Chapter 3

19.2K 1.1K 81
                                    

Semakin lama semakin sulit saja menata hati dan pikiranku. Aku semakin kacau. Pekerjaan tak ada yang benar. Sosialisasi berkurang. Dan nafsu makan lenyap entah kemana. Halusinasiku semakin menjadi-jadi. Tak urung aku sering mendengar Adit memanggilku dengan lembut. Seperti saat ini. Aku yang tengah melipat sajadah seusai sholat Isya' terlonjak kaget karenanya.

"Ay...." panggilnya lembut dengan sentuhan dingin dipundakku.

Sontan aku berbalik kebelakang mencari sumber suara itu. Tapi, lagi-lagi hanya kesunyian yang kudapatkan.

"Ay..." keluhku lemah sambil menghela nafas berat.

Saat paling sering aku mendengar panggilannya adalah saat aku hendak tidur. Segenap doa selalu aku panjatkan untuknya sebelum tidur. Semoga dia baik-baik saja disana, sehat selalu, dan mendapatkan kebahagiaan yang diidamkannya. Sebelum tidur aku selalu memandangi photonya dan mengenang kembali percakapan yang pernah kami obrolkan.

Adit pernah mengatakan padaku bahwa dia ingin sekali berkeluarga. Aku adalah pacar pria pertamanya. Aku tak tau kenapa dia jadi penyuka sesama? Apa yang dia cari disana? Apakah ada alasan atau seseorang yang dicarinya sampai membuatnya memasuki dunia ini? Aku tak pernah tau alasan sebenarnya. Karena setiap kali aku menanyakannya, aku seperti menangkap kesan kalau dia menyembunyikan alasan sebenarnya dariku.

Aku pun hanya bisa berpikir positif dalam menanggapinya. Mungkin itu terlalu berat baginya dan dia belum siap membaginya. Lantas, kenapa aku bisa menyukainya? Apa karena dia selalu ada dan tak pernah mengeluhkan kekuranganku?! Dia salah satu orang yang mau menerimaku apa adanya. Perhatian dan tindakannya saat menghadapi kelebayan dan keluhanku tak urung membuatku terpesona.
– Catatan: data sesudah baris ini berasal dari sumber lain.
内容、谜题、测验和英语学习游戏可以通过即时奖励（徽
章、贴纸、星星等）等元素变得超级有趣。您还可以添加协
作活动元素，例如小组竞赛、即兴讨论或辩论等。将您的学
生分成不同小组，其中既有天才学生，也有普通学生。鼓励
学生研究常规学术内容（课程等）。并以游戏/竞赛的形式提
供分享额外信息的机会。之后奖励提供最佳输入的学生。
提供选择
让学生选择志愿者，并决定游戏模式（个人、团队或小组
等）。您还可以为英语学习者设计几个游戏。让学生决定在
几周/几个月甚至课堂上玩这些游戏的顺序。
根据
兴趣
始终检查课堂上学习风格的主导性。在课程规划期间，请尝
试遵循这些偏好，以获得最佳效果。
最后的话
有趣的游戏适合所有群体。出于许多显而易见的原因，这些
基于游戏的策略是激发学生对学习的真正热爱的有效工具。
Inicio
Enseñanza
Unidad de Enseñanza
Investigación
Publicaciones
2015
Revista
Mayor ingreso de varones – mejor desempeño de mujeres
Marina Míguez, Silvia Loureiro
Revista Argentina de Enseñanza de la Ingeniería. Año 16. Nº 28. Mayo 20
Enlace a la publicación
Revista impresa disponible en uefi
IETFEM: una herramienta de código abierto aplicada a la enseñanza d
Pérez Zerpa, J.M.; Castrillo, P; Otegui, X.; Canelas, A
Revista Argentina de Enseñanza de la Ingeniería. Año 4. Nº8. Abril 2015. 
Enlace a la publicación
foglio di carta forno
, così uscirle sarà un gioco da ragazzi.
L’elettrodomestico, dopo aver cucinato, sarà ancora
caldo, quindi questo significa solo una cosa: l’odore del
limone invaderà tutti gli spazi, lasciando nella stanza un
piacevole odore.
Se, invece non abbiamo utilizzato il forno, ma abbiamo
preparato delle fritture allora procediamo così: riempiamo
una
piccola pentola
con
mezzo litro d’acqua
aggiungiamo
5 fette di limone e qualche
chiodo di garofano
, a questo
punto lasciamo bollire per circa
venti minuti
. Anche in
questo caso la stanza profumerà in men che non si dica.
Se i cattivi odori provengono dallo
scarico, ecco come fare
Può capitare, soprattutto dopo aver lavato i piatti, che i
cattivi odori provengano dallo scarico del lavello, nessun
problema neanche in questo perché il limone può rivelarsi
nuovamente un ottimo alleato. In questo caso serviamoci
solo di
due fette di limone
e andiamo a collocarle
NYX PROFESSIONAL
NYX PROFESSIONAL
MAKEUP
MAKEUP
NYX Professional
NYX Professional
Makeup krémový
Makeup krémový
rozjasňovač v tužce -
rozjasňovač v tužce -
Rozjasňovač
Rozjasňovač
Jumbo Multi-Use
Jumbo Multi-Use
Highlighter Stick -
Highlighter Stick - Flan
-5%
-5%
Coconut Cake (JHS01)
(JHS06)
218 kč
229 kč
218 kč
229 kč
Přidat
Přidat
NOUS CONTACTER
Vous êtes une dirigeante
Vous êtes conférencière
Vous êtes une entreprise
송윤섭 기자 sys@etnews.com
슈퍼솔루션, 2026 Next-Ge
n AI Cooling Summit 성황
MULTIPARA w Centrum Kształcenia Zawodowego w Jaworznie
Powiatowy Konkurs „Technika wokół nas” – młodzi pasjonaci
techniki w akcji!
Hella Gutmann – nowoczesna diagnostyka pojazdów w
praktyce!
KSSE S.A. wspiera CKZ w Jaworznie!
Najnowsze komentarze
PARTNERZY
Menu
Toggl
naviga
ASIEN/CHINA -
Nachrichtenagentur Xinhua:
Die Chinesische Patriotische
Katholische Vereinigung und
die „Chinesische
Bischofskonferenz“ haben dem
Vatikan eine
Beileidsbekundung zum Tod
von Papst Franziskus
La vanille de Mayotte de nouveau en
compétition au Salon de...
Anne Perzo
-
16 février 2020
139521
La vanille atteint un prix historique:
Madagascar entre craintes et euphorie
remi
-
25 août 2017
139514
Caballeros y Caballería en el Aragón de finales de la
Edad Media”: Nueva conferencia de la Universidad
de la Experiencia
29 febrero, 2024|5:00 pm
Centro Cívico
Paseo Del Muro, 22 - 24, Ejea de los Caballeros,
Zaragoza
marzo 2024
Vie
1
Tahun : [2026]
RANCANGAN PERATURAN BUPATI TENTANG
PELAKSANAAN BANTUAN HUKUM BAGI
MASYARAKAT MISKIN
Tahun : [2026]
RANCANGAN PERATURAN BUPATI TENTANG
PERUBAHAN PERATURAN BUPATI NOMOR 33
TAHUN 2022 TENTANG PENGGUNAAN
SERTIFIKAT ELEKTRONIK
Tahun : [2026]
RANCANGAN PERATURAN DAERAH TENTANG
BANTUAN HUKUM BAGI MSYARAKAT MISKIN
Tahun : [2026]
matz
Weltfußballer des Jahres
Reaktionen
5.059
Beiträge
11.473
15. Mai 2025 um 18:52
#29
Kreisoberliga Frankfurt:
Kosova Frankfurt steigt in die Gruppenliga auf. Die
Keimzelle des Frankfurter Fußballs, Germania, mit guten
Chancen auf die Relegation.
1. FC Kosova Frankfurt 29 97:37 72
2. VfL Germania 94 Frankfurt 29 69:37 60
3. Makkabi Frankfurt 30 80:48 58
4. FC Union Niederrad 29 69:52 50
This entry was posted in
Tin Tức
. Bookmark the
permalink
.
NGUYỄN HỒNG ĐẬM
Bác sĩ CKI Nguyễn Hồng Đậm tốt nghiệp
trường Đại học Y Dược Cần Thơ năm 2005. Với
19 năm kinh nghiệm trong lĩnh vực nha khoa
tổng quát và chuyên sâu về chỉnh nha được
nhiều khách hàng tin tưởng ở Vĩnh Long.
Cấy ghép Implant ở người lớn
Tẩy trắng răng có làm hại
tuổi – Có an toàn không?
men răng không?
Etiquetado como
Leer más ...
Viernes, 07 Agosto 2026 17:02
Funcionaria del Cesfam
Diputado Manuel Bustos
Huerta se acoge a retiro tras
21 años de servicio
Dia punya cara tersendiri saat menyikapi semua keluh kesahku, seakan dia menunjukkan jalan lain yang lebih baik untuk kuambil. Dan satu hal yang selalu dia ungkapkan padaku. Dia ingin menikah, dan aku mendukungnya sepenuh hati. Aku lebih rela dia meninggalkanku karena pernikahan daripada dia meninggalkanku karena pria lain. Sebelum terlelap, lagi-lagi suara itu menghampiriku.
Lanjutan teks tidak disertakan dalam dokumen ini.